___ Material provided

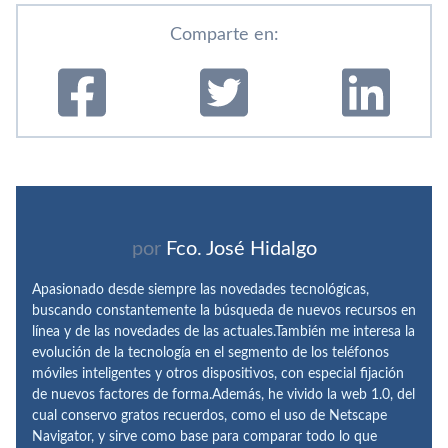
Comparte en:
por
Fco. José Hidalgo
Apasionado desde siempre las novedades tecnológicas,
buscando constantemente la búsqueda de nuevos recursos en
línea y de las novedades de las actuales.También me interesa la
evolución de la tecnología en el segmento de los teléfonos
móviles inteligentes y otros dispositivos, con especial fijación
de nuevos factores de forma.Además, he vivido la web 1.0, del
cual conservo gratos recuerdos, como el uso de Netscape
Navigator, y sirve como base para comparar todo lo que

______

Starting at the line that contains "evolución de la", quote each remaining line of the entries above, unchanged.

evolución de la tecnología en el segmento de los teléfonos
móviles inteligentes y otros dispositivos, con especial fijación
de nuevos factores de forma.Además, he vivido la web 1.0, del
cual conservo gratos recuerdos, como el uso de Netscape
Navigator, y sirve como base para comparar todo lo que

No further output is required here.